Upcoming Changes to the Junior Jags Program

Though GHA and YA merged to form AJA six years ago, the High School can sometimes feel like an independent entity, separated from the Lower and Middle Schools. However, the Junior Jags program, initiated in 2019, uses sports to help solidify the connection between students across the entire school. 

After school, High School student-athletes become coaches, mentoring the Lower School students. They organize drills and games, focusing on patience, teamwork, communication skills, and following instructions. Over the past years, Junior Jags has become so popular that there are not enough available slots for all the Lower School students who would like to join. 

The students across both divisions appreciate the opportunity to interact with each other. “I enjoy building community at AJA,” Yered Wittenberg explained. “The little kids love hanging with me, and I enjoy seeing them,” — a sentiment reiterated by both Sam and Danit Kutner. Jordan Steinberg said that a highlight of Junior Jags is that the younger kids “get to become friends with older students like me and the other coaches.” Furthermore, he explained, “I remember, when I was that age, all I wanted to do was play sports, so to give the younger kids an opportunity to play a variety of sports with each other was a meaningful idea to me.”
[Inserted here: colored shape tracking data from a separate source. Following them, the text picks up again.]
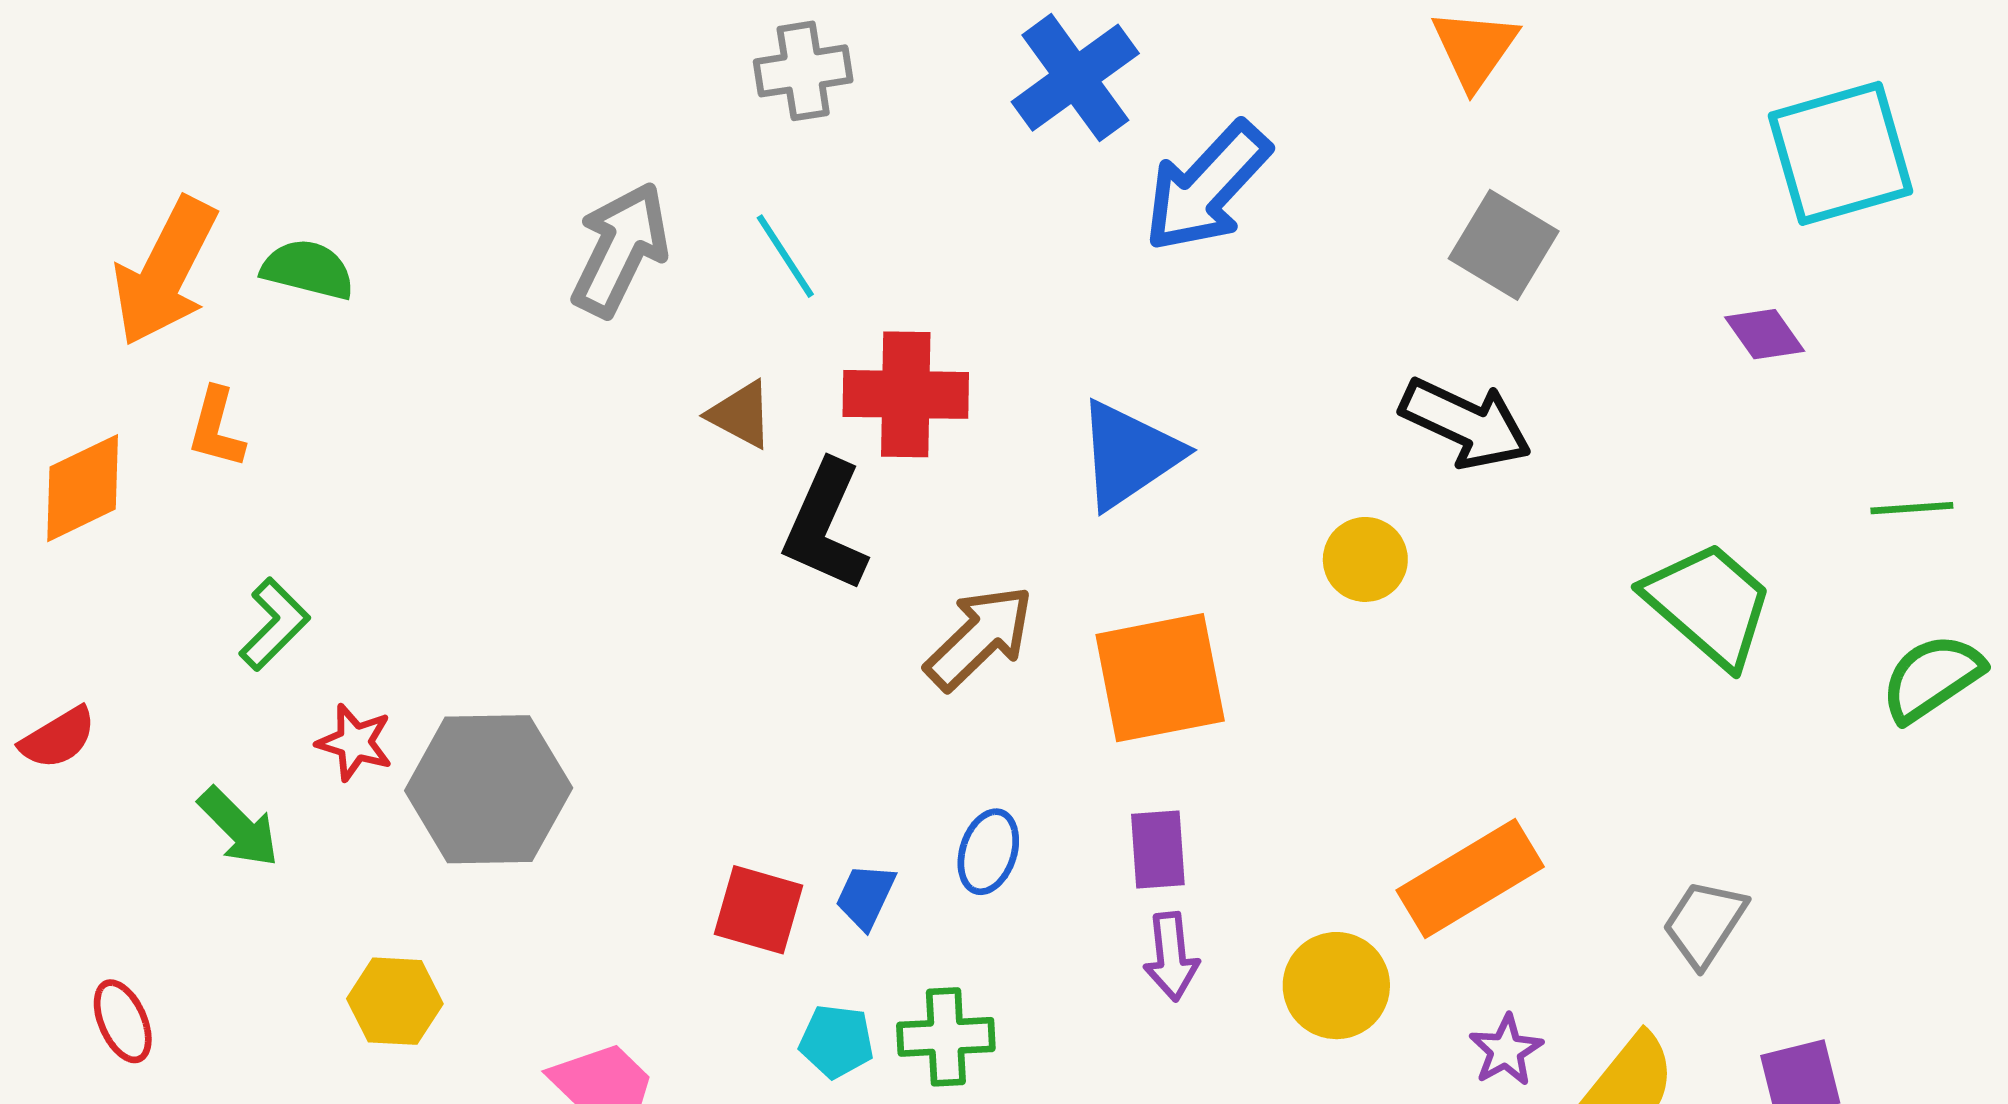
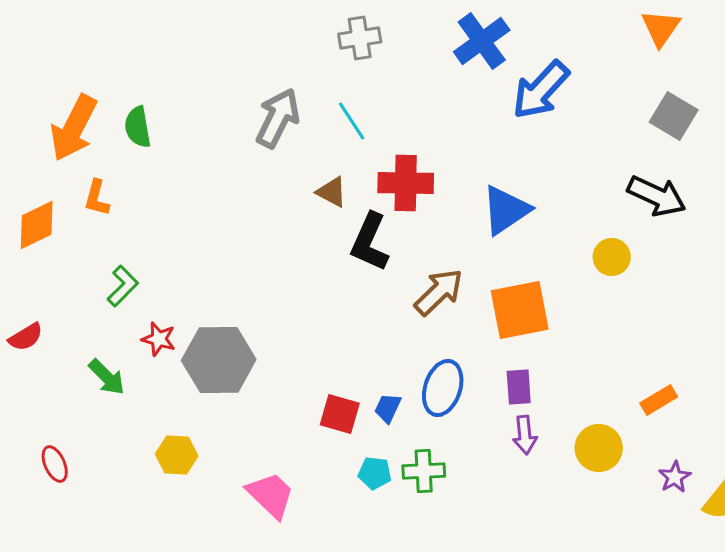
green semicircle: (308, 269) -> (138, 127), turned -114
blue ellipse: (988, 852) -> (443, 388), size x1.5
orange rectangle: (1470, 878) -> (659, 400), size x0.6

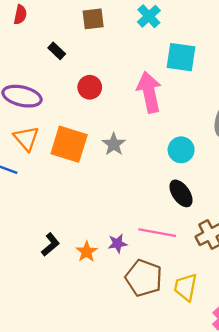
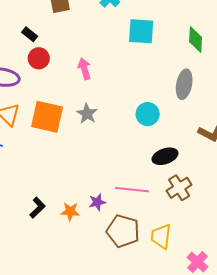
red circle: (90, 87) -> (39, 58), moved
pink arrow: (149, 92) -> (84, 69), moved, size x0.6
black ellipse: (181, 193) -> (165, 156), moved, turned -70
orange star: (87, 252) -> (70, 212), turned -30

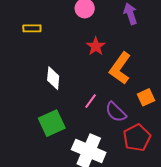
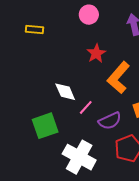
white diamond: (53, 78) -> (65, 92), moved, turned -35
purple semicircle: (116, 112) -> (110, 121), turned -75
Despite the bonds Junior Jags creates between the students, logistically, this current system has room for improvement. The High School day ends 35 minutes after Lower School dismissal, so the High Schoolers can only arrive to start coaching when Junior Jags is practically halfway through. Until then, Coach Z runs the programming himself. Occasionally, if sports games overlap with Junior Jags, the High Schoolers cannot come at all. With this system, Coach Z feels there is “no stability, and that’s not fair to the first through fourth graders.” 

The Junior Jags program uses sports to help solidify the connection between students across the entire school.

In addition, Coach Z worries that having the High Schoolers come to all 17 Junior Jags sessions can cause them additional and undue stress. For example, Mikey Wilson explained, “[Junior Jags] sometimes makes it harder to get work done because I have less free time.” Similarly, while Danit thinks that Junior Jags is “a nice way to end the day,” she does feel that “sometimes, it’s a lot to stay extra after school.” 

In response to the conflicting schedules and stress for High Schoolers, in November, adult coaches are taking over the High Schoolers’ role in Junior Jags. Coach Z hopes that this will “make it more of a well rounded robust situation where it just flows smoothly.” If High Schoolers want to, they can continue to come to Junior Jags and assist the coaches. 

By not expecting them to come to every session, he thinks this will remove any feelings of pressure or obligation. The High Schoolers, feeling that Junior Jags does not depend on them, can comfortably opt in one day after school purely because they want to join. Coach Z thinks, as an added benefit, that this will result in more engagement and focus from the High Schoolers.

However, Coach Z noted, for the High Schoolers “there won’t be any mentoring piece there,” and this does represent one reason they choose to join Junior Jags. For instance, Mikey said that a “positive part” of Junior Jags is that it provides him with “more experience communicating with and leading younger kids.” 

Yet Coach Z knows that “the school is always focused on ways where the High Schoolers can integrate themselves and mentor younger students,” so they will have other opportunities to lead the younger students. These interactions may not occur in sports, but he is confident that they will still happen.